Key words: absent pulmonary valve syndrome; unbalanced atrioventricular septal defect; heterotaxy syndrome

Introduction

Absent pulmonary valve syndrome (APVS) is a rare congenital heart disease, usually associated with tetralogy of Fallot. Patients with this circumstance often present respiratory distress from early infancy due to airway compression by dilated pulmonary arteries (PAs). The syndrome rarely occurs in those with univentricular physiology. We herein describe a rare case of a patient who was diagnosed with left isomerism of the atrial appendages with APVS and unbalanced atrioventricular septal defect (uAVSD).

Clinical Course

A female neonate was born at 38 weeks’ gestation weighing 2.8 kg and diagnosed as APVS, uAVSD with a small left ventricle, and left isomerism with interruption of the inferior vena cava (Fig. 1). She was intubated immediately after birth due to respiratory distress. The PAs are dilated (PA index, 1,354 mm2/m2) compressing the airway. On day 27, she underwent division of the pulmonary trunk, plication of the bilateral PAs, and construction of a modified Blalock–Taussig shunt (a 3.5 mm GORE-TEX© graft). She could not be weaned off cardiopulmonary bypass due to pulmonary hypoperfusion even after revision to a 4-mm shunt; hence, we completed the operation with extracorporeal membranous oxygenation (ECMO) support. On the first postoperative day (POD), her pulmonary perfusion improved, and she was able to come off ECMO successfully. We placed three clips onto the shunt graft to regulate pulmonary blood flow across it; her oxygen saturation was over 90% at that time, suggesting pulmonary overcirculation. The chest was closed on the 9th POD. She was extubated on the 15th POD. Catheter intervention was performed to increase pulmonary blood flow by ballooning out the clips on the 64th POD; by that time, hypoxemia had progressed gradually (Fig. 2). Her oxygen saturation rose from 70% to 89% subsequent to the interventional procedure, while she had a sign of cardiac failure with excessive pulmonary blood flow which necessitated controlled ventilation for a few months. Catheter examination at 6 months of age revealed that her ventricular end-diastolic pressure was 7 mmHg, mean PA pressure 14 mmHg, Qp/Qs 1.54, pulmonary vascular resistance 1.66 U·m2, and cardiac index 3.71 L/min/m2. Her serum brain natriuretic peptide was slightly elevated (102.6 pg/mL) prior to discharge from the hospital. Her body weight gain was acceptable (approximately +13 g/day). Finally, she was discharged home at 7 months of age. The palliation of the second stage was planned around 1 year old. One month later, however, she died of unknown causes despite having been transferred to our institution and received cardiopulmonary resuscitation.

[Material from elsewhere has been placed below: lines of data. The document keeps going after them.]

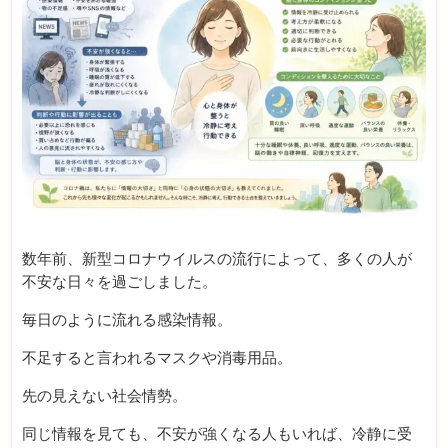
数年前、新型コロナウイルスの流行によって、多くの人が
不安な日々を過ごしました。
毎日のように流れる感染情報。
不足すると言われるマスクや消毒用品。
先の見えない社会情勢。
同じ情報を見ても、不安が強くなる人もいれば、冷静に受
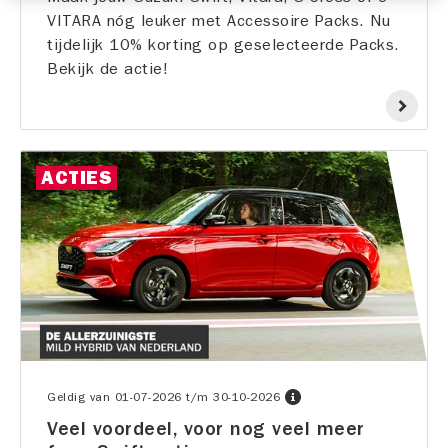
VITARA nóg leuker met Accessoire Packs. Nu
tijdelijk 10% korting op geselecteerde Packs.
Bekijk de actie!
ACTIES
Geldig van
01-07-2026
t/m
30-10-2026
Veel voordeel, voor nog veel meer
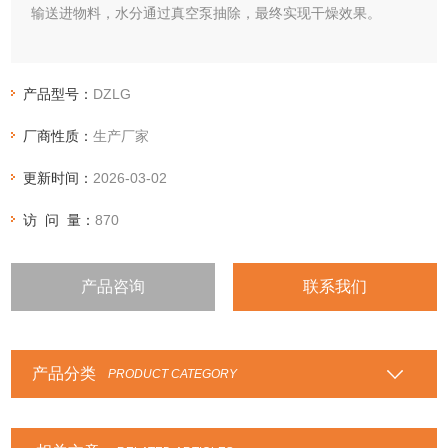
输送进物料，水分通过真空泵抽除，最终实现干燥效果。
产品型号：
DZLG
厂商性质：
生产厂家
更新时间：
2026-03-02
访 问 量：
870
产品咨询
联系我们
产品分类
PRODUCT CATEGORY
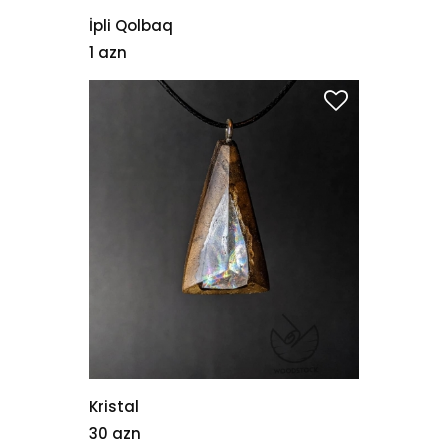
İpli Qolbaq
1 azn
Kristal
30 azn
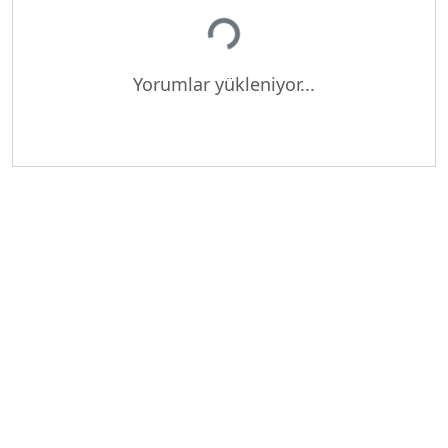
Yorumlar yükleniyor...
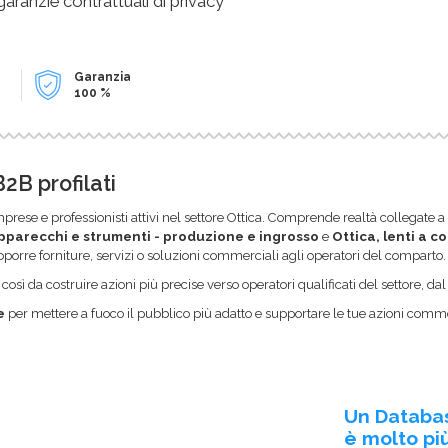
 garanzie contrattuali di privacy
Garanzia
100 %
2B profilati
rese e professionisti attivi nel settore Ottica. Comprende realtà collegate a
pparecchi e strumenti - produzione e ingrosso
e
Ottica, lenti a c
proporre forniture, servizi o soluzioni commerciali agli operatori del comparto.
sì da costruire azioni più precise verso operatori qualificati del settore, da
e
per mettere a fuoco il pubblico più adatto e supportare le tue azioni commer
Un Databa
è molto più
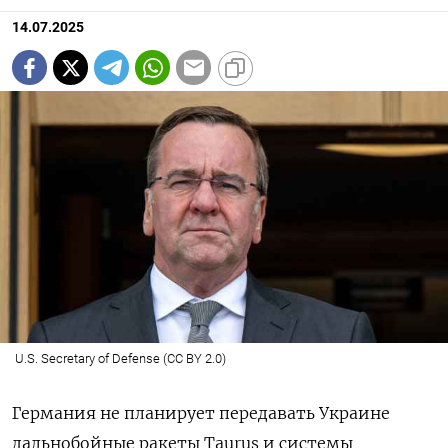
14.07.2025
U.S. Secretary of Defense (CC BY 2.0)
Германия не планирует передавать Украине
дальнобойные ракеты Taurus
и системы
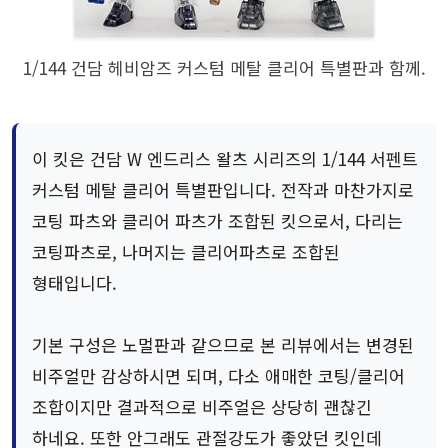
1/144 건담 헤비암즈 커스텀 메탈 클리어 특별판과 함께.
이 킷은 건담 W 엔드리스 왈츠 시리즈의 1/144 서펜트
커스텀 메탈 클리어 특별판입니다. 전작과 마찬가지로
코팅 파츠와 클리어 파츠가 조합된 킷으로서, 다리는
코팅파츠로, 나머지는 클리어파츠로 조합된
형태입니다.
기본 구성은 노멀판과 같으므로 본 리뷰에서는 변경된
비주얼만 감상하시면 되며, 다소 애매한 코팅/클리어
조합이지만 결과적으로 비주얼은 상당히 괜찮긴
하네요. 또한 안그래도 관절강도가 좋았던 킷인데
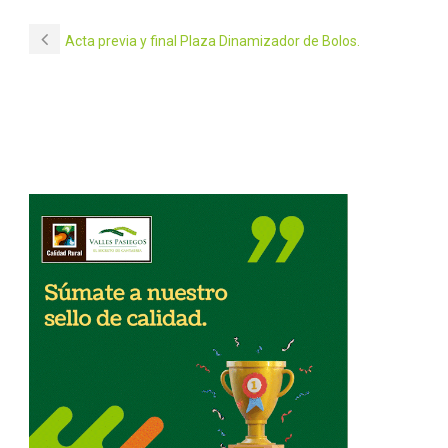
Acta previa y final Plaza Dinamizador de Bolos.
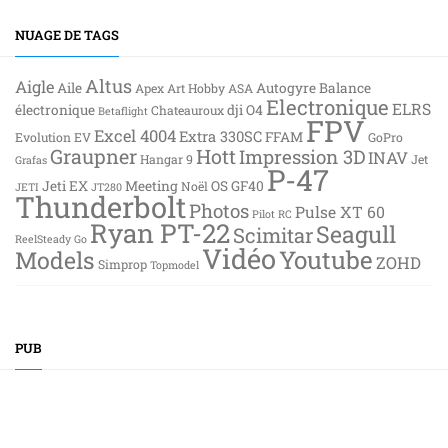
NUAGE DE TAGS
Altus
Aigle
Aile
Autogyre
Balance
Apex
Art Hobby
ASA
Electronique
ELRS
électronique
dji O4
Chateauroux
Betaflight
FPV
Excel 4004
Extra 330SC
FFAM
Evolution EV
GoPro
Graupner
Hott
Impression 3D
INAV
Hangar 9
Jet
Grafas
P-47
Jeti EX
Meeting
OS GF40
Noël
JETI
JT280
Thunderbolt
Photos
Pulse XT 60
Pilot RC
Ryan PT-22
Seagull
Scimitar
ReelSteady Go
Vidéo
Youtube
Models
ZOHD
Simprop
Topmodel
PUB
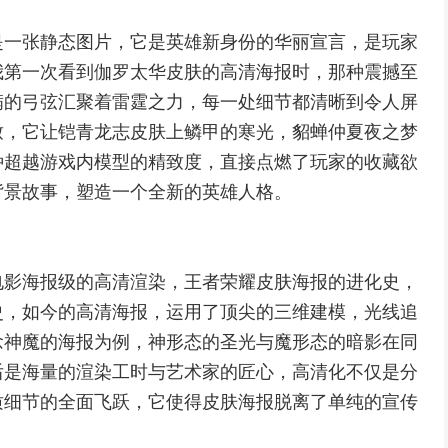
是一张静态图片，它是英雄新身份的华丽宣言，是玩家
我第一次看到伽罗太华皮肤的高清海报时，那种震撼至
满的弓弦汇聚着雷霆之力，每一处细节都清晰到令人屏
致，它让铠青龙志皮肤上鳞甲的寒光，貂蝉仲夏夜之梦
种超越游戏内模型的精致度，直接点燃了玩家的收藏欲
背景故事，塑造一个全新的英雄人格。
电影海报级的高清渲染，王者荣耀皮肤海报的进化史，
史，如今的高清海报，运用了顶尖的三维建模，光线追
念神魔的海报为例，神形态的圣光与魔形态的暗影在同
后是海量的渲染工时与艺术家的匠心，高清化不仅是分
质细节的全面飞跃，它使得皮肤海报脱离了单纯的宣传
。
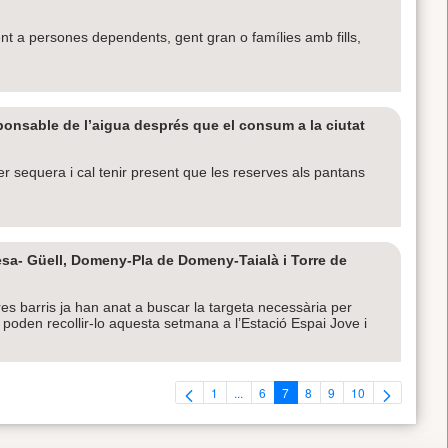
 a persones dependents, gent gran o famílies amb fills,
sponsable de l’aigua després que el consum a la ciutat
er sequera i cal tenir present que les reserves als pantans
evesa- Güell, Domeny-Pla de Domeny-Taialà i Torre de
es barris ja han anat a buscar la targeta necessària per
, poden recollir-lo aquesta setmana a l’Estació Espai Jove i
1
...
6
7
8
9
10
Pàgina
Pàgines intermèdies Utilitzeu TAB per 
Pàgina
Pàgina
Pàgina
Pàgina
Pàgina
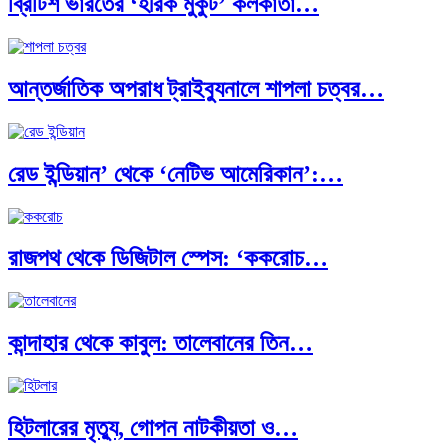
ব্রিটিশ ভারতের ‘হীরক মুকুট’ কলকাতা…
ক্রূরতা ও ধ্বংসের মহাকাব্য: পৃথিবীর…
আন্তর্জাতিক অপরাধ ট্রাইব্যুনালে শাপলা চত্বর…
ব্রাজিল ও আর্জেন্টিনার কালো অধ্যায়:…
রেড ইন্ডিয়ান’ থেকে ‘নেটিভ আমেরিকান’:…
পূর্ব ইউরোপ বনাম তুরস্ক: শত…
রাজপথ থেকে ডিজিটাল স্পেস: ‘ককরোচ…
পৃথিবীতে বর্তমানে মোট দেশের সংখ্যা…
কান্দাহার থেকে কাবুল: তালেবানের তিন…
এশিয়ান সেঞ্চুরির দ্বৈরথ: চীন-ভারতের বৈশ্বিক…
হিটলারের মৃত্যু, গোপন নাটকীয়তা ও…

Journal of Pediatric Cardiology and Cardiac Surgery 7(1): 27-30 (2023)

Fig. 1 Echocardiography showing the absence of the pulmonary valve with severe regurgitation (A, B). Computed tomography showing unbalanced atrioventricular septal defect with a small left ventricle and a single atrial cavity (C). Ao, aorta; LPA, left PA; LV, left ventricle; RPA, right PA; RV, right ventricle.

Journal of Pediatric Cardiology and Cardiac Surgery 7(1): 27-30 (2023)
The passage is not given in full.